(TASK DESCRIPTION) Using the data beneath this instruction, retype only the lines from the one that contains "Any finance payment" down to the one that contains "amounts will depend", both included, exactly as they appear.

[Page-level text extractions]
--- START ---

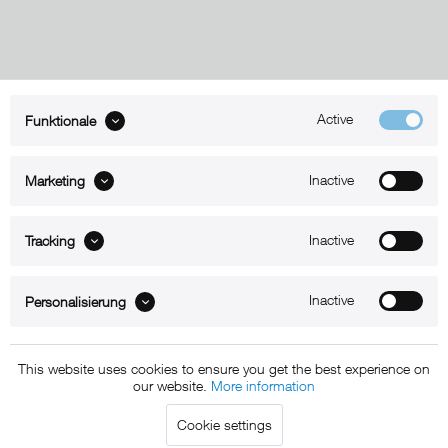
Active
Funktionale
ABOUT xMount
Inactive
Marketing
SUPPORT
B2B
Inactive
Tracking
Kontakt
Inactive
Personalisierung
Newsletter
This website uses cookies to ensure you get the best experience on
our website.
More information
Copyright © 2011 - 2015 xMount GmbH - All rights
Cookie settings
reserved. * All prices include VAT.
Shipment
and COD will be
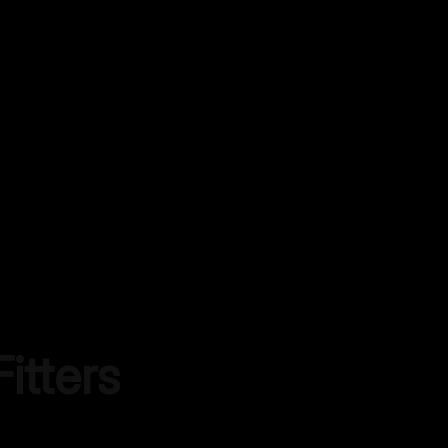
itters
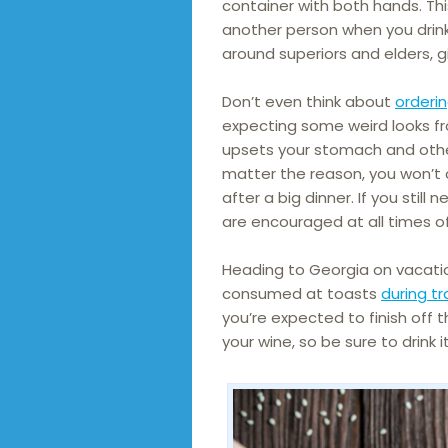
container with both hands. This
another person when you drink
around superiors and elders, g
Don’t even think about
orderi
expecting some weird looks fro
upsets your stomach and other
matter the reason, you won’t 
after a big dinner. If you still
are encouraged at all times o
Heading to Georgia on vacatio
consumed at toasts
during tr
you’re expected to finish off t
your wine, so be sure to drink 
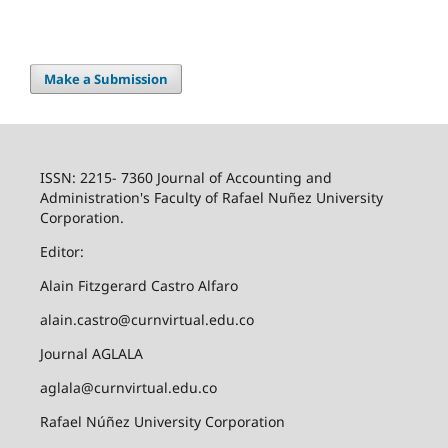
Make a Submission
ISSN: 2215- 7360 Journal of Accounting and
Administration's Faculty of Rafael Nuñez University
Corporation.
Editor:
Alain Fitzgerard Castro Alfaro
alain.castro@curnvirtual.edu.co
Journal AGLALA
aglala@curnvirtual.edu.co
Rafael Núñez University Corporation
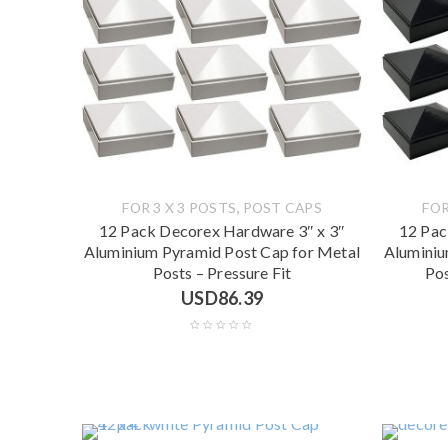
,
FOR 3 X 3 POSTS
POST CAPS
FOR
12 Pack Decorex Hardware 3″ x 3″
12 Pac
Aluminium Pyramid Post Cap for Metal
Aluminiu
Posts – Pressure Fit
Pos
USD
86.39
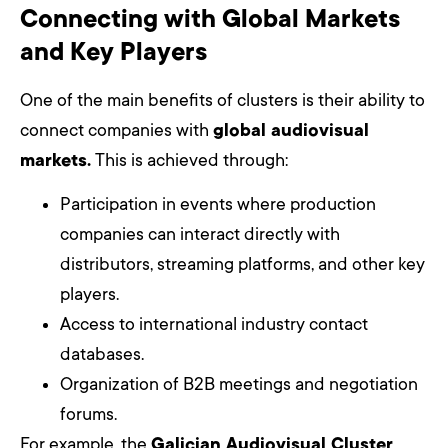
Connecting with Global Markets
and Key Players
One of the main benefits of clusters is their ability to
connect companies with
global audiovisual
markets.
This is achieved through:
Participation in events where production
companies can interact directly with
distributors, streaming platforms, and other key
players.
Access to international industry contact
databases.
Organization of B2B meetings and negotiation
forums.
For example, the
Galician Audiovisual Cluster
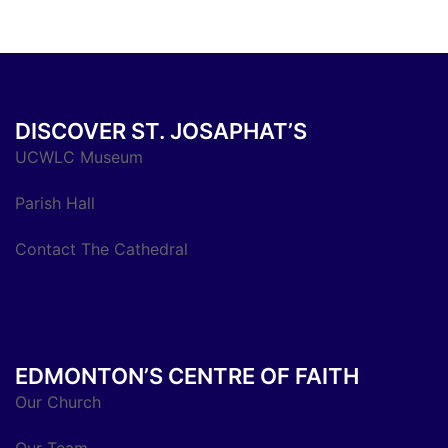
DISCOVER ST. JOSAPHAT’S
UCWLC Museum
Parish Hall
Contact The Cathedral
EDMONTON’S CENTRE OF FAITH
Our Church
Our Team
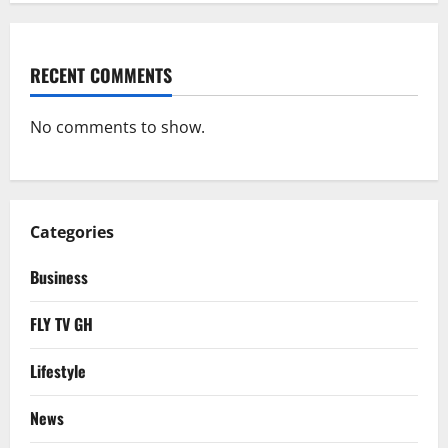
RECENT COMMENTS
No comments to show.
Categories
Business
FLY TV GH
Lifestyle
News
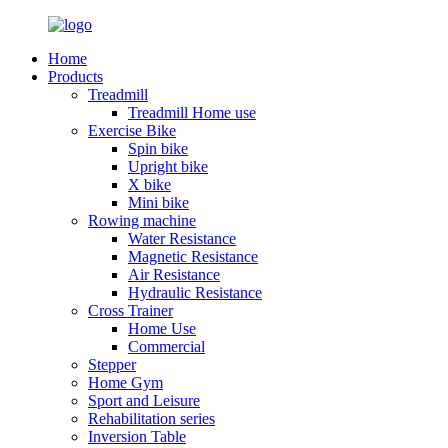
Home
Products
Treadmill
Treadmill Home use
Exercise Bike
Spin bike
Upright bike
X bike
Mini bike
Rowing machine
Water Resistance
Magnetic Resistance
Air Resistance
Hydraulic Resistance
Cross Trainer
Home Use
Commercial
Stepper
Home Gym
Sport and Leisure
Rehabilitation series
Inversion Table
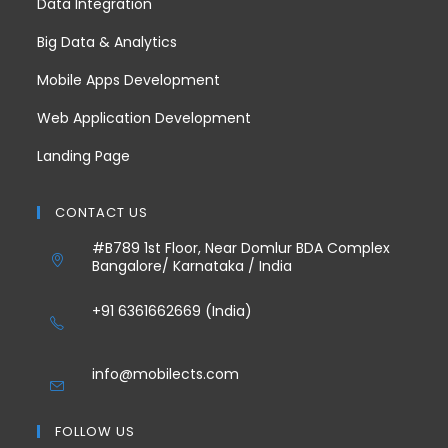
Data Integration
Big Data & Analytics
Mobile Apps Development
Web Application Development
Landing Page
CONTACT US
#B789 1st Floor, Near Domlur BDA Complex
Bangalore/ Karnataka / India
+91 6361662669 (India)
info@mobilects.com
FOLLOW US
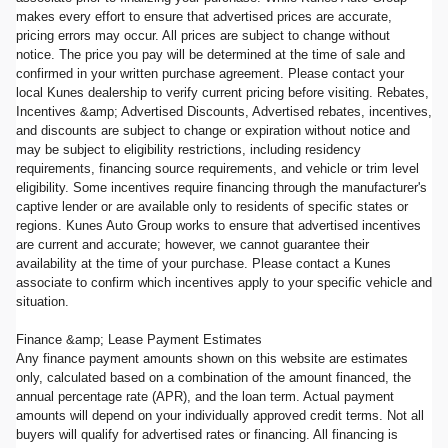
makes every effort to ensure that advertised prices are accurate,
pricing errors may occur. All prices are subject to change without
notice. The price you pay will be determined at the time of sale and
confirmed in your written purchase agreement. Please contact your
local Kunes dealership to verify current pricing before visiting. Rebates,
Incentives &amp; Advertised Discounts, Advertised rebates, incentives,
and discounts are subject to change or expiration without notice and
may be subject to eligibility restrictions, including residency
requirements, financing source requirements, and vehicle or trim level
eligibility. Some incentives require financing through the manufacturer's
captive lender or are available only to residents of specific states or
regions. Kunes Auto Group works to ensure that advertised incentives
are current and accurate; however, we cannot guarantee their
availability at the time of your purchase. Please contact a Kunes
associate to confirm which incentives apply to your specific vehicle and
situation.
Finance &amp; Lease Payment Estimates
Any finance payment amounts shown on this website are estimates
only, calculated based on a combination of the amount financed, the
annual percentage rate (APR), and the loan term. Actual payment
amounts will depend on your individually approved credit terms. Not all
buyers will qualify for advertised rates or financing. All financing is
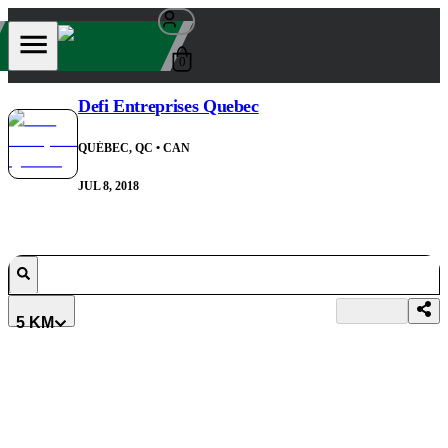
0
Defi Entreprises Quebec
QUÉBEC, QC
• CAN
JUL 8, 2018
5 KM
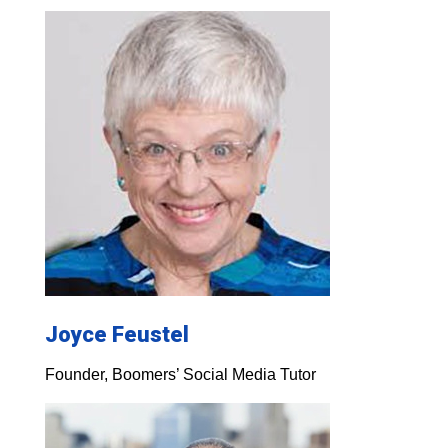
Joyce Feustel
Founder, Boomers’ Social Media Tutor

--- END ---

(PROBLEM SOLUTION)
Any finance payment amounts shown on this website are estimates
only, calculated based on a combination of the amount financed, the
annual percentage rate (APR), and the loan term. Actual payment
amounts will depend on your individually approved credit terms. Not all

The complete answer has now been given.